November 23, 2024

Course Blog: Lessons Learned

This semester I had students in my course, “Information Technology and the Law,” write for a course blog. This was an experiment, but it worked out quite well. I will definitely do it again.

We required each of the twenty-five students in the course to post at least once a week. Each student was assigned a particular day of the week on which his or her entries were due. We divided the due dates evenly among the seven days of the week, to ensure an even flow of new posts, and to facilitate discussion among the students. The staggered due dates worked nicely, and had the unexpected benefit of evening out the instructors’ and students’ blog reading workload.

To be honest, I’m not sure how religiously students read the blog. Many entries had comments from other students, but I suspect that many students read the blog irregularly. My guess is that most of them read it, most of the time.
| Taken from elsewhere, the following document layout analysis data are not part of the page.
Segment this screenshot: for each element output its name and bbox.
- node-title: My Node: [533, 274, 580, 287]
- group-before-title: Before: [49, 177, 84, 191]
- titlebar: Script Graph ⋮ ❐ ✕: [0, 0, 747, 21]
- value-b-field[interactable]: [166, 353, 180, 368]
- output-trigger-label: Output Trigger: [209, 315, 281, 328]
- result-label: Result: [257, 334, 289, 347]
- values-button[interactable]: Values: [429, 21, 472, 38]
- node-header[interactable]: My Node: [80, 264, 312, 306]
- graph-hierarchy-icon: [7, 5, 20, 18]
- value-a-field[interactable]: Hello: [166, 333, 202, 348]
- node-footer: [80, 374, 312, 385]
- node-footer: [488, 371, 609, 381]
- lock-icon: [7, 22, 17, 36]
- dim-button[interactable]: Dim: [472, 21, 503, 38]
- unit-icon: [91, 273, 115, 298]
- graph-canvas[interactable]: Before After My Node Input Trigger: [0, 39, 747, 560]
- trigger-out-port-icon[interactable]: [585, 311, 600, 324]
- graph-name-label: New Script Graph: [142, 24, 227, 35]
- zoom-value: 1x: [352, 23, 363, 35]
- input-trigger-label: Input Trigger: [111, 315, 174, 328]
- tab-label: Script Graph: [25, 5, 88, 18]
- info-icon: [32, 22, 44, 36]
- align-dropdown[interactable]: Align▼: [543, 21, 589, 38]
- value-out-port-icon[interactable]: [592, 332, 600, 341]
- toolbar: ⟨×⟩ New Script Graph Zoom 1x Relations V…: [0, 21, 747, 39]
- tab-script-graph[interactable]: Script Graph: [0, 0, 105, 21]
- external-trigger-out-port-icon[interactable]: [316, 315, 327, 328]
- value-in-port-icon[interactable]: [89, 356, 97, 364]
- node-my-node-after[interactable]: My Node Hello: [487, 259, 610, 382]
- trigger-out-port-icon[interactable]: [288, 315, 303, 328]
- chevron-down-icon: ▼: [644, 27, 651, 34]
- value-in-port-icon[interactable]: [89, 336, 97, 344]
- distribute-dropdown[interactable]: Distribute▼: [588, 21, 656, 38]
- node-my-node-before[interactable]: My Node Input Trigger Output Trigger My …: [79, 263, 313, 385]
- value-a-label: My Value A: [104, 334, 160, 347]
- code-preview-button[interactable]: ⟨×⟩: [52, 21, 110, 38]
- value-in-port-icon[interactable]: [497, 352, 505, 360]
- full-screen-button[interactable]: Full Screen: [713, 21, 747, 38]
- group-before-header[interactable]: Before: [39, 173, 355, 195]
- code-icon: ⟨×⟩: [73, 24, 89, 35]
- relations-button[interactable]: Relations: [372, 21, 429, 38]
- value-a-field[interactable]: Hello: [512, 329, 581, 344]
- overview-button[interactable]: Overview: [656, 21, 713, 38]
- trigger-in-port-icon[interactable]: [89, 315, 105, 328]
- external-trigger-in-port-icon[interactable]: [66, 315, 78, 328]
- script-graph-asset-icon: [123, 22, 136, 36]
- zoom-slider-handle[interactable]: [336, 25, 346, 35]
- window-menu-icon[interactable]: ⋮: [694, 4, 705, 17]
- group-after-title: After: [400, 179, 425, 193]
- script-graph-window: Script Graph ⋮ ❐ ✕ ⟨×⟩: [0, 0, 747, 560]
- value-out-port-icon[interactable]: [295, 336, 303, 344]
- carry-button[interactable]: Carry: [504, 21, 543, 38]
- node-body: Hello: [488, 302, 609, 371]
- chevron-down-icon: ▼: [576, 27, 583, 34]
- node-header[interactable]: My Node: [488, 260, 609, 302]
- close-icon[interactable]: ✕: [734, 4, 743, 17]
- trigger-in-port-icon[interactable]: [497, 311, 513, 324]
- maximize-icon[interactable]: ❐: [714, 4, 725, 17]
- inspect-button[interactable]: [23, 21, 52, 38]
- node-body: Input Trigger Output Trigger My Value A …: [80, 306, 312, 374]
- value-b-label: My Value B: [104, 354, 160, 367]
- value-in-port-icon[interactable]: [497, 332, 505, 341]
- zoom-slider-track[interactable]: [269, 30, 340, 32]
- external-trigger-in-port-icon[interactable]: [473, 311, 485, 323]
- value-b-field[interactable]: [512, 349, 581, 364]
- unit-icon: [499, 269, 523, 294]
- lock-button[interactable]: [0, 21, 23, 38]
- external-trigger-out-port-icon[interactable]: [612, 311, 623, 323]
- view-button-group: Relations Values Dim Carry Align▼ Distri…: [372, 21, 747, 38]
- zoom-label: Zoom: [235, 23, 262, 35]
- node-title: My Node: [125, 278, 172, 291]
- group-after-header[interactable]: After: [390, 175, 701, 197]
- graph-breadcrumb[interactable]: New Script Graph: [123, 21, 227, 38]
We told students that they should write 400-500 words each week, about any topic related to the course. As expected, most students wrote about the topics we were discussing in class at the moment. Some students would read ahead a bit and then post about the readings before we discussed them in class. Others would reflect on recent in-class discussions. In both cases, the blogging helped to extend the class discussion. A few students wrote about material outside the readings, but within the course topic.
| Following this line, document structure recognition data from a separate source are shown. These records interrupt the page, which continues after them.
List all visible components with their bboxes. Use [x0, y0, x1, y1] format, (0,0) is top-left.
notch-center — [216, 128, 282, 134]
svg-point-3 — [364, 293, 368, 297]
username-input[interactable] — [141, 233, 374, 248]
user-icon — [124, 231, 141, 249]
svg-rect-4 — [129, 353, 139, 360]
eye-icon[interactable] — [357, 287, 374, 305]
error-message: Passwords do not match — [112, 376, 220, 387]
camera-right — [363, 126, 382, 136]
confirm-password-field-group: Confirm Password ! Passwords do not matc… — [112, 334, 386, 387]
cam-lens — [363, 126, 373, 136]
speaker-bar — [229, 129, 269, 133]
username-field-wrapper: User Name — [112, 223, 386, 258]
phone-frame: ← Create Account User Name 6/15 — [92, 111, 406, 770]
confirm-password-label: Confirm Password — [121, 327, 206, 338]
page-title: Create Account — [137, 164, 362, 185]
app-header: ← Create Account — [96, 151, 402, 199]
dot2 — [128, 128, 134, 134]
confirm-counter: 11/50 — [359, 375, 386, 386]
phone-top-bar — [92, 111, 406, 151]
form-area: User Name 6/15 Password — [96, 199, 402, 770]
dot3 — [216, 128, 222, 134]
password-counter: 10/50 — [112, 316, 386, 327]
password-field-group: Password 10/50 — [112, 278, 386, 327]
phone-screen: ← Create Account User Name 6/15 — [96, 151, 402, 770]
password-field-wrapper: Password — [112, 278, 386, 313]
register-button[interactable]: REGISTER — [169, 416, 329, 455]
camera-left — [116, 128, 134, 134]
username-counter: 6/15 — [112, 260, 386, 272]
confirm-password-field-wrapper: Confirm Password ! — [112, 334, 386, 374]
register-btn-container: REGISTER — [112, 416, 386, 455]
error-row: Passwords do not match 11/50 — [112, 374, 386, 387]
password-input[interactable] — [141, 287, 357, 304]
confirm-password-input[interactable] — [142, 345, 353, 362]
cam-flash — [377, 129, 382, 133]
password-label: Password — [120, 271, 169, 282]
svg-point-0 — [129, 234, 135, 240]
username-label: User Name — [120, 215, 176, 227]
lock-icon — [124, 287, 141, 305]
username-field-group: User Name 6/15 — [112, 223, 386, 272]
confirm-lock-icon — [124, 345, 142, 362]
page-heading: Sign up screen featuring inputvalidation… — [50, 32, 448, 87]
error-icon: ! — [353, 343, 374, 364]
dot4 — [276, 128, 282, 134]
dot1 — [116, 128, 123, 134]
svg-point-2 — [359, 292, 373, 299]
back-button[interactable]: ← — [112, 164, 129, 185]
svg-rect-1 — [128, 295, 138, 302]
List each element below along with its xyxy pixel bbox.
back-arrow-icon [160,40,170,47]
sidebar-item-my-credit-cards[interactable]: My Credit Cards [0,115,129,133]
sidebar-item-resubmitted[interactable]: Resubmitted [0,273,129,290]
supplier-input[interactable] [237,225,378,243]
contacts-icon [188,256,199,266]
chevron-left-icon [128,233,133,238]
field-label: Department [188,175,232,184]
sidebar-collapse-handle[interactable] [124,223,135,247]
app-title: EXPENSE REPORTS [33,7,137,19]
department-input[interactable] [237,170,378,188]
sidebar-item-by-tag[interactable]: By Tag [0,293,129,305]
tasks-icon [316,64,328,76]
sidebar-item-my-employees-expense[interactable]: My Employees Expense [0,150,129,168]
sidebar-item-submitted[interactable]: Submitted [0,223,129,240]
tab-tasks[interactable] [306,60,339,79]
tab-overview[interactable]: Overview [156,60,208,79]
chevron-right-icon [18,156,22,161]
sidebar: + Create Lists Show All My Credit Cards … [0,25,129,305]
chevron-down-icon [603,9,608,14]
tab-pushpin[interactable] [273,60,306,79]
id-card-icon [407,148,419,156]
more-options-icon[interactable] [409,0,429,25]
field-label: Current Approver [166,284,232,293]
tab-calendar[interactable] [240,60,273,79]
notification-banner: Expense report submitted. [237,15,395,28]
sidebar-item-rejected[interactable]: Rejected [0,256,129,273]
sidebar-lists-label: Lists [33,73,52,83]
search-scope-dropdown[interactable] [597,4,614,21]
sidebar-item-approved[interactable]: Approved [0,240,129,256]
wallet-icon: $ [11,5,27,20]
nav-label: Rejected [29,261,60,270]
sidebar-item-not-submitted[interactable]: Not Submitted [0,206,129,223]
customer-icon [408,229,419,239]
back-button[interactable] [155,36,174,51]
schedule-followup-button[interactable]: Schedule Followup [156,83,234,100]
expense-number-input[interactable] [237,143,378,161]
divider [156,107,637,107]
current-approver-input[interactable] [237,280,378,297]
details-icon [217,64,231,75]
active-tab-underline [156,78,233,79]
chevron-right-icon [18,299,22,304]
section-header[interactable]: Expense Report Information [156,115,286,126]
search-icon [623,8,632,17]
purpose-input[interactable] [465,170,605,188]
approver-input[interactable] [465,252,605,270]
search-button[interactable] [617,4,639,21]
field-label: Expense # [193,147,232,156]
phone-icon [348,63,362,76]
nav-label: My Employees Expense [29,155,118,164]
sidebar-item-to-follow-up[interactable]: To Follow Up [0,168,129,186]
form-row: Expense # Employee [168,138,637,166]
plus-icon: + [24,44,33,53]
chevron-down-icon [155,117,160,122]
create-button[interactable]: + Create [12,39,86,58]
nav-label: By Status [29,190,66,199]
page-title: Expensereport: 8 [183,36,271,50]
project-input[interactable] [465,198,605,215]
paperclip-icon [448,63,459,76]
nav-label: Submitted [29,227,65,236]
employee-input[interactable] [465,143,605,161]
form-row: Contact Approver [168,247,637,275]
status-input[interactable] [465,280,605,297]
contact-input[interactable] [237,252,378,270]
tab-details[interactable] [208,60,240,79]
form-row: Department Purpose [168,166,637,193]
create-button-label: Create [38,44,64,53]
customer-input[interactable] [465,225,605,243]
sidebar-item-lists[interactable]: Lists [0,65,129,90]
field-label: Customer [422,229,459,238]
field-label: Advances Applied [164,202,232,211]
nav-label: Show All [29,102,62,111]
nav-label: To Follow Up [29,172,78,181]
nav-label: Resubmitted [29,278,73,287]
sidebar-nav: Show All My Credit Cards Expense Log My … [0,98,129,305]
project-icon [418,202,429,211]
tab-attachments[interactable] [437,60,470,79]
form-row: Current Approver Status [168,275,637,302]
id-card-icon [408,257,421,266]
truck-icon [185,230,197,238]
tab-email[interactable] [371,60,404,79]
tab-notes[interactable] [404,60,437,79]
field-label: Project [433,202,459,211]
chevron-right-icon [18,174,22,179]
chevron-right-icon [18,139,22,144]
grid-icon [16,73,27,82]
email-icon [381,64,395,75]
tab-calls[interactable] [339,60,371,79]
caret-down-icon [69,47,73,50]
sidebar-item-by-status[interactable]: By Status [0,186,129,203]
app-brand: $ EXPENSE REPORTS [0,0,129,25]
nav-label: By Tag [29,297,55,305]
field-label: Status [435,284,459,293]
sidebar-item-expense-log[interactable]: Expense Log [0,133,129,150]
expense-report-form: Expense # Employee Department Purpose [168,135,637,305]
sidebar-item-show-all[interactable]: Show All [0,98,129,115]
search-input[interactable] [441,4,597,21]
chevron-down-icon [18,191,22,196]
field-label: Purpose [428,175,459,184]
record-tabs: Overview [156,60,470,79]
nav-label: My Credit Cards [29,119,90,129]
One of the biggest benefits, which I didn’t fully appreciate in advance, was that students got to see the writing their peers submitted. This was valuable not only for the exchange of ideas, but also in helping students improve their writing. Often students learn about the standard of performance only by reading comments from a grader; here they could see what their peers were producing.

To protect students’ privacy, we gave them the option of writing under a pseudonym. Seven of twenty-five students used a pseudonym. Students had to reveal their pseudonym to the instructors, but it was up to them whether to reveal it to the other students in the course. A few students chose pseudonyms that would be obvious to people in the course; for example, one student used his first name. Most of the others seemed willing to reveal their pseudonyms to the rest of the class, though not everyone had occasion to do so.

I was pleasantly surprised by the quality of the writing. Most of it was good, and some was top-notch. Comments from peers, and from outsiders, were also helpful. However, it seems unlikely that many outsiders would read such a course blog, given the sheer volume of postings.

The logistics worked out pretty well. We used WordPress, with comment moderation enabled (to fend off comment spam). We sent out a brief email with instructions at the beginning, and students caught on quickly.

On the whole, the course blog worked out better than expected, and I will use the same method in the future.

[If any students from the course read this, please chime in in the comments. I already submitted course grades, so you can be brutally honest.]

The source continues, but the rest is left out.